いざアプリを実行してみると、冒頭の画像と異なり、「Hello World!」は表示されないハズ。
筆者の手元にあるVisual Studio で確認したところ、2002 以降は「Hello World!」を表示しないテンプレートに変更されています。

Visual Studio 6.0 までは、「Hello World!」が表示されるテンプレートでした。
そのコードと比べ、



WndProc プロシージャ内、「case WM_PAINT:」の辺り「// TODO:~~」と「EndPaint( ~~」の間、

RECT rt;
GetClientRect( hWnd, &rt );
DrawText( hdc, szHello, strlen(szHello), &rt, DT_CENTER );

の3行が削られています。
「Hello World!」と表示したい場合、この3行を追加しただけではエラーが発生します。
szHelloに関しては、WndProc プロシージャ内の冒頭、変数定義の辺り「HDC hdc;」と「switch (~~」の間に
TCHAR szHello[MAX_LOADSTRING];
LoadString(hInst, IDS_HELLO, szHello, MAX_LOADSTRING);

の2行を挿入し、さらに、ストリングテーブルに「IDS_HELLO」を定義するなどの修正が必要・・・

ちょっと待った。
その前に、Visual Studio に不慣れな段階では
「WndProc って何処」という声があがるのも当然。
そのような時はいちいちスクロールして探す !?!?
それとも、文字列検索!?!?
これも時間を費しそう・・・



統合開発環境ならではの機能を使えば、少し楽になる。
Visual Studio であれば、ドロップダウンリスト ( 図の赤い枠あたり ) をクリックし、「WndProc(HWND ~~」を選択すれば編集したい関数へジャンプできるハズ。

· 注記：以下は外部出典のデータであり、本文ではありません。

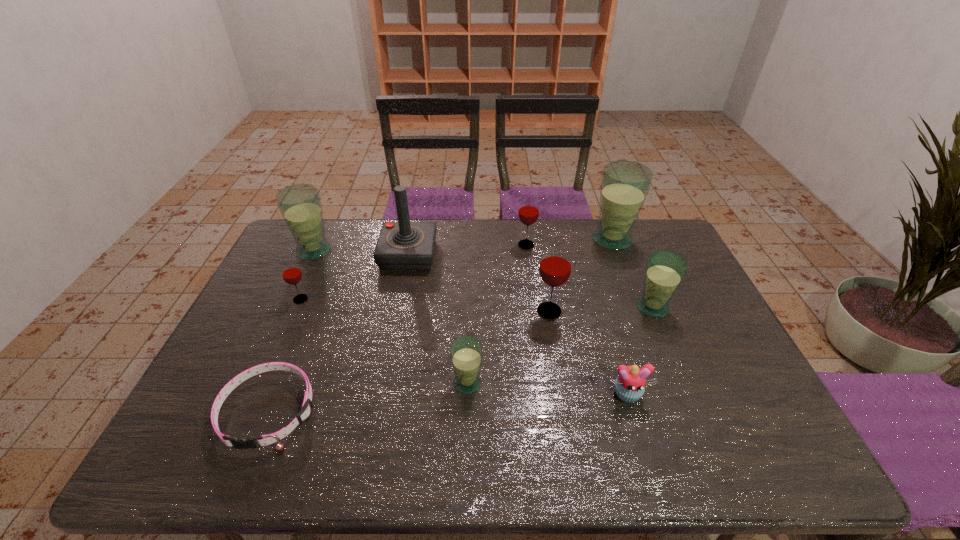 You are a GUI agent. You are given a task and a screenshot of the screen. Output one action in this format:
    pyautogui.click(x=<x>, y=<y>)
    Task: Click on the free space between the tallest glass and the biggest red glass
    The width and height of the screenshot is (960, 540).
    Given the screenshot: What is the action you would take?
    (581, 275)

The height and width of the screenshot is (540, 960). What are the coordinates of `vacant space in between the leftmost blue glass and the tallest glass` in the screenshot? It's located at (463, 245).

The width and height of the screenshot is (960, 540). I want to click on object that stands as the second closest to the dog collar, so click(x=466, y=352).

Identify which object is the fifth nearest to the joystick. Please provide its 2D coordinates. Your answer should be formatted as a tuple, i.e. [(x, y)], where the tuple contains the x and y coordinates of a point satisfying the conditions above.

[(466, 352)]

Locate which glass ranks fifth in proximity to the farthest red glass. Please provide its 2D coordinates. Your answer should be formatted as a tuple, i.e. [(x, y)], where the tuple contains the x and y coordinates of a point satisfying the conditions above.

[(300, 205)]

This screenshot has width=960, height=540. I want to click on glass that can be found as the fourth closest to the second smallest red glass, so click(466, 352).

Point out which blue glass is positioned as the third nearest to the smallest red glass. Please provide its 2D coordinates. Your answer should be formatted as a tuple, i.e. [(x, y)], where the tuple contains the x and y coordinates of a point satisfying the conditions above.

[(625, 185)]

You are a GUI agent. You are given a task and a screenshot of the screen. Output one action in this format:
    pyautogui.click(x=<x>, y=<y>)
    Task: Click on the blue glass object that ranks as the second closest to the tallest glass
    Image resolution: width=960 pixels, height=540 pixels.
    Given the screenshot: What is the action you would take?
    pyautogui.click(x=466, y=352)

The width and height of the screenshot is (960, 540). I want to click on red glass that is the closest to the tallest glass, so click(528, 213).

Identify which red glass is the nearest to the biggest red glass. Please provide its 2D coordinates. Your answer should be formatted as a tuple, i.e. [(x, y)], where the tuple contains the x and y coordinates of a point satisfying the conditions above.

[(528, 213)]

よく見ると、DrawText(~~ の辺り、文字列の長さを求める部分が「strlen」となっています。
Windows 向けのアプリ作成に慣れているヒトならば「lstrlen」「_tcslen」などもご存知のことでしょう。
「strlen」や「strcpy」といった古くから C/C++ 言語の教本に載っている関数、これらを最近の環境で用いると警告が出ます。
この辺は「strlen_s」「strcpy_s」といった具合に末尾に「_s」が付いた関数に変更すると解消されます。
なお、「strcpy」と「strcpy_s」では呼び出しだけでなく、返却値が異なるので変更は慎重に。

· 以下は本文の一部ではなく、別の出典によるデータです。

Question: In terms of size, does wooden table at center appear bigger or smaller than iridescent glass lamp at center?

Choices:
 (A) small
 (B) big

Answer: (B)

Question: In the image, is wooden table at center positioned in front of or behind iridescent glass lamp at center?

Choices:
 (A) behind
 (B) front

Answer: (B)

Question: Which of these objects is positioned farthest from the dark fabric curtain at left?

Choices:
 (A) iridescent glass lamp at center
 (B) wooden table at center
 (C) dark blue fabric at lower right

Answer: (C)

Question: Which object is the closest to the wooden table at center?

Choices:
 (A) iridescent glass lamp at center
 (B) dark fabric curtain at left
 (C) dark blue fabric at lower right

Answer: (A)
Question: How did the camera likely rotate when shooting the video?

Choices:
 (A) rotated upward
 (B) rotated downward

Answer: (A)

「strcpy_s」などの拡張はバッファオーバーフローなどの致命的なエラーを減らす目的があると言われています。
・・・バッファオーバーフローやバッファオーバーランと呼ぶと難しいかもしれません。想定外のメモリアクセスと言い換えても、さらに判り難そうです。おおざっぱに言えば、立ち入り禁止とされている場所に無断で入るようなこと・・・
末尾に「_s」を付けた関数は Visual C++ 独自の拡張であり、標準的な C/C++ 言語の教本には載っていません。
逆に言えば、末尾に「_s」が付く文字列操作の関数は Windows 以外の OS や古いコンパイラで通用しません。

たしかに、旧来からの「strncpy」などの関数があります。これらがあれば「strcpy_s」などが拡張・追加されたことに疑問を抱くのも当然。「strncpy」に対し、「strncpy_s」も追加されたことから察すれば、疑問が解けることでしょう。

ほかにも、プリプロセッサ「#define」で特定の文字列を定義して警告を減らす手段もあります。しかし、単純に警告が通知されないだけであり、致命的なエラーの発生を防ぐことにはなりません。